> Exercise directions:
What is needed is an exact copy of every line from the one containing "HLAVNÍ PŘEDNOSTI KALHOT" through the end of the entries; please set it down without any pictures.

[Source records]
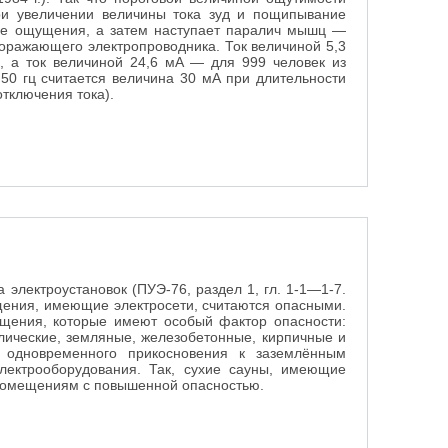
ри увеличении величины тока зуд и пощипывание
ые ощущения, а затем наступает паралич мышц —
поражающего электропроводника. Ток величиной 5,3
, а ток величиной 24,6 мА — для 999 человек из
50 гц считается величина 30 мА при длительности
отключения тока).
электроустановок (ПУЭ-76, раздел 1, гл. 1-1—1-7.
ещения, имеющие электросети, считаются опасными.
щения, которые имеют особый фактор опасности:
лические, земляные, железобетонные, кирпичные и
ь одновременного прикосновения к заземлённым
лектрооборудования. Так, сухие сауны, имеющие
 помещениям с повышенной опасностью.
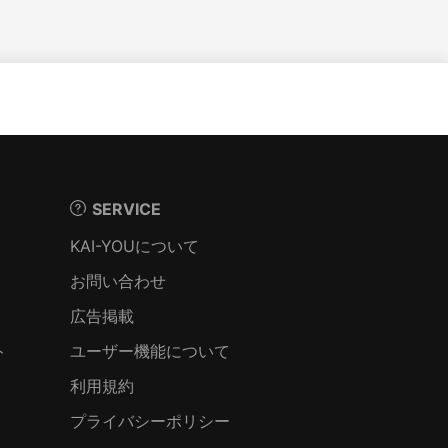
SERVICE
KAI-YOUについて
お問い合わせ
広告掲載
ト
ユーザー機能について
利用規約
プライバシーポリシー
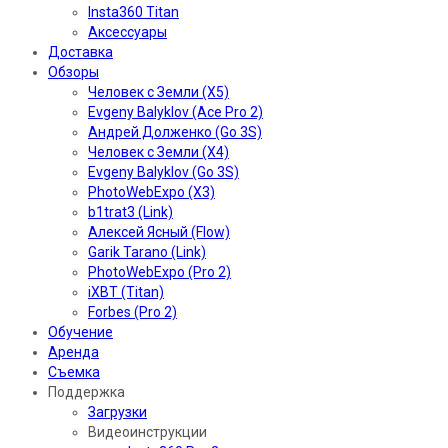
Insta360 Titan
Аксессуары
Доставка
Обзоры
Человек с Земли (X5)
Evgeny Balyklov (Ace Pro 2)
Андрей Долженко (Go 3S)
Человек с Земли (X4)
Evgeny Balyklov (Go 3S)
PhotoWebExpo (X3)
b1trat3 (Link)
Алексей Ясный (Flow)
Garik Tarano (Link)
PhotoWebExpo (Pro 2)
iXBT (Titan)
Forbes (Pro 2)
Обучение
Аренда
Съемка
Поддержка
Загрузки
Видеоинструкции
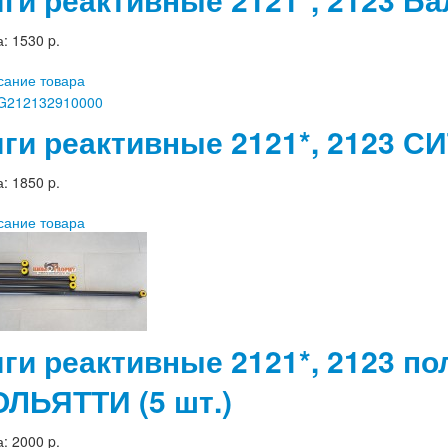
а:
1530 p.
сание товара
яги реактивные 2121*, 2123 СИ
а:
1850 p.
сание товара
яги реактивные 2121*, 2123 п
ОЛЬЯТТИ (5 шт.)
а:
2000 p.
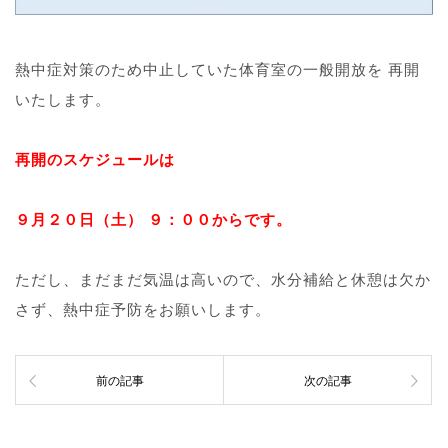
熱中症対策のため中止していた体育室の一般開放を 再開
いたします。
再開のスケジュールは
９月２０日（土） ９：００からです。
ただし、まだまだ気温は高いので、水分補給と休憩は欠か
さず、熱中症予防をお願いします。
前の記事
次の記事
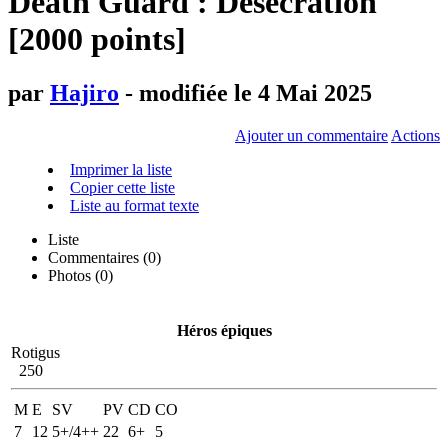
Death Guard : Desecration
[2000 points]
par
Hajiro
- modifiée le 4 Mai 2025
Ajouter un commentaire
Actions
Imprimer la liste
Copier cette liste
Liste au format texte
Liste
Commentaires (
0
)
Photos (0)
Héros épiques
Rotigus
250
M
E
SV
PV
CD
CO
7
12
5+/4++
22
6+
5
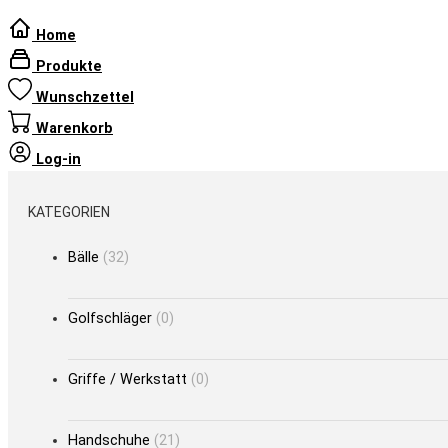
Home
Produkte
Wunschzettel
Warenkorb
Log-in
KATEGORIEN
Bälle
(32)
Golfschläger
(0)
Griffe / Werkstatt
(0)
Handschuhe
(21)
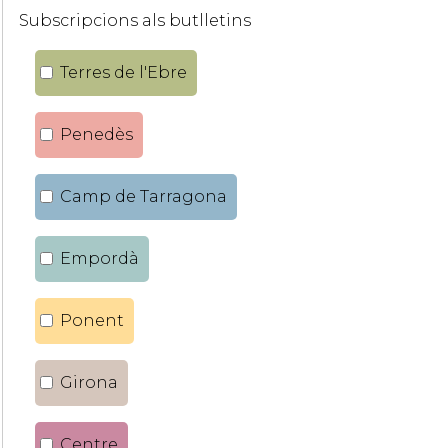
Subscripcions als butlletins
Terres de l'Ebre
Penedès
Camp de Tarragona
Empordà
Ponent
Girona
Centre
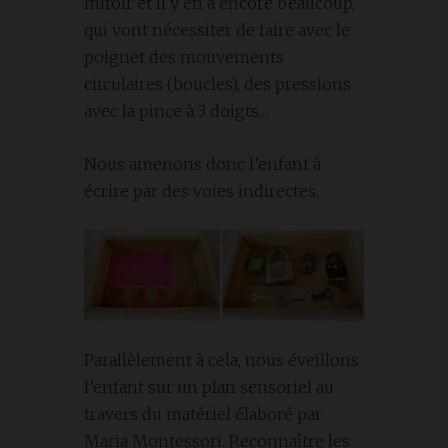
miroir et il y en a encore beaucoup,
qui vont nécessiter de faire avec le
poignet des mouvements
circulaires (boucles), des pressions
avec la pince à 3 doigts…
Nous amenons donc l’enfant à
écrire par des voies indirectes.
Parallèlement à cela, nous éveillons
l’enfant sur un plan sensoriel au
travers du matériel élaboré par
Maria Montessori. Reconnaître les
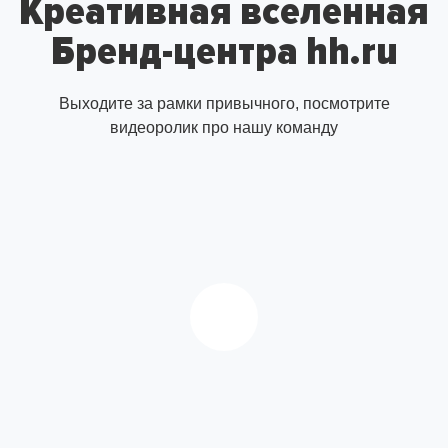
Креативная вселенная
Бренд-центра hh.ru
Выходите за рамки привычного, посмотрите
видеоролик про нашу команду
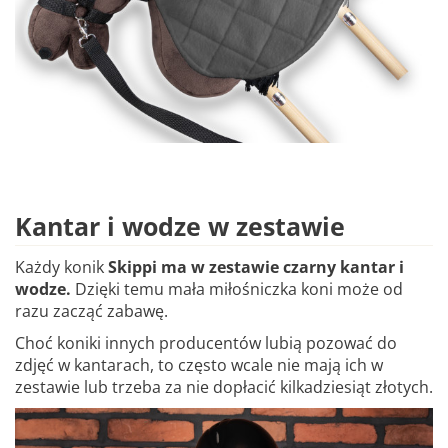
Kantar i wodze w zestawie
Każdy konik
Skippi ma w zestawie czarny kantar i
wodze.
Dzięki temu mała miłośniczka koni może od
razu zacząć zabawę.
Choć koniki innych producentów lubią pozować do
zdjęć w kantarach, to często wcale nie mają ich w
zestawie lub trzeba za nie dopłacić kilkadziesiąt złotych.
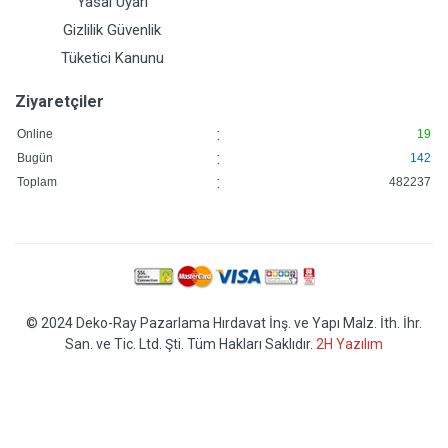
Yasal Uyarı
Gizlilik Güvenlik
Tüketici Kanunu
Ziyaretçiler
:
Online
19
:
Bugün
142
:
Toplam
482237
© 2024 Deko-Ray Pazarlama Hırdavat İnş. ve Yapı Malz. İth. İhr.
San. ve Tic. Ltd. Şti. Tüm Hakları Saklıdır.
2H Yazılım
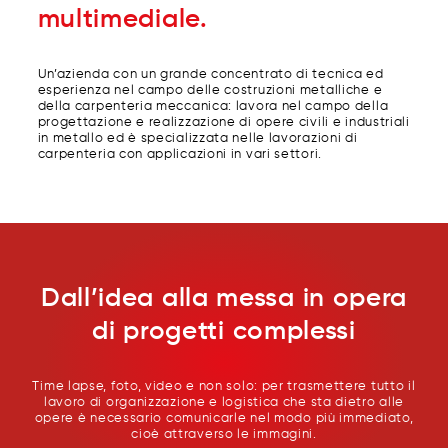
multimediale.
Un’azienda con un grande concentrato di tecnica ed
esperienza nel campo delle costruzioni metalliche e
della carpenteria meccanica: lavora nel campo della
progettazione e realizzazione di opere civili e industriali
in metallo ed è specializzata nelle lavorazioni di
carpenteria con applicazioni in vari settori.
Dall’idea alla messa in opera
di progetti complessi
Time lapse, foto, video e non solo: per trasmettere tutto il
lavoro di organizzazione e logistica che sta dietro alle
opere è necessario comunicarle nel modo più immediato,
cioè attraverso le immagini.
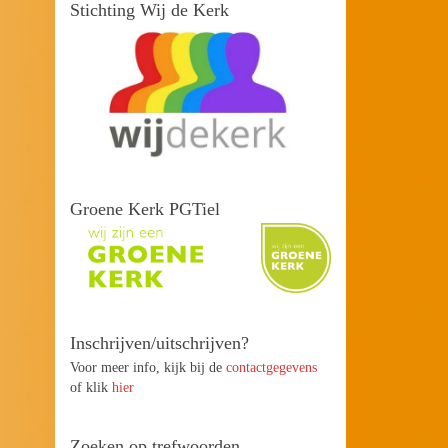
Stichting Wij de Kerk
Groene Kerk PGTiel
Inschrijven/uitschrijven?
Voor meer info, kijk bij de
contactgegevens
of klik
hier
Zoeken op trefwoorden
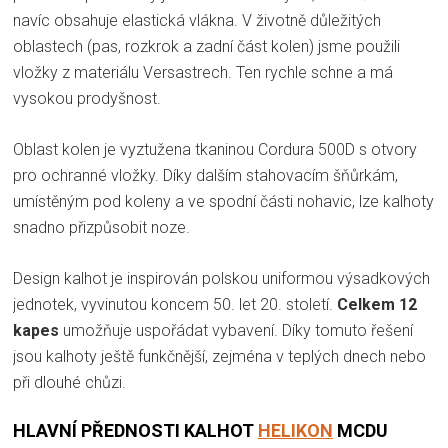
navíc obsahuje elastická vlákna. V životně důležitých
oblastech (pas, rozkrok a zadní část kolen) jsme použili
vložky z materiálu Versastrech. Ten rychle schne a má
vysokou prodyšnost.
Oblast kolen je vyztužena tkaninou Cordura 500D s otvory
pro ochranné vložky. Díky dalším stahovacím šňůrkám,
umístěným pod koleny a ve spodní části nohavic, lze kalhoty
snadno přizpůsobit noze.
Design kalhot je inspirován polskou uniformou výsadkových
jednotek, vyvinutou koncem 50. let 20. století.
Celkem 12
kapes
umožňuje uspořádat vybavení. Díky tomuto řešení
jsou kalhoty ještě funkčnější, zejména v teplých dnech nebo
při dlouhé chůzi.
HLAVNÍ PŘEDNOSTI KALHOT
HELIKON
MCDU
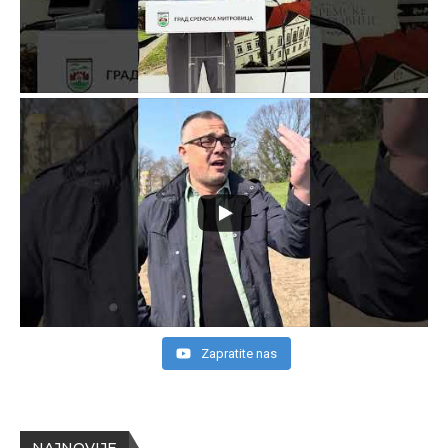
Zapratite nas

> Result of this exercise:
HLAVNÍ PŘEDNOSTI KALHOT
HELIKON
MCDU
Zapratite nas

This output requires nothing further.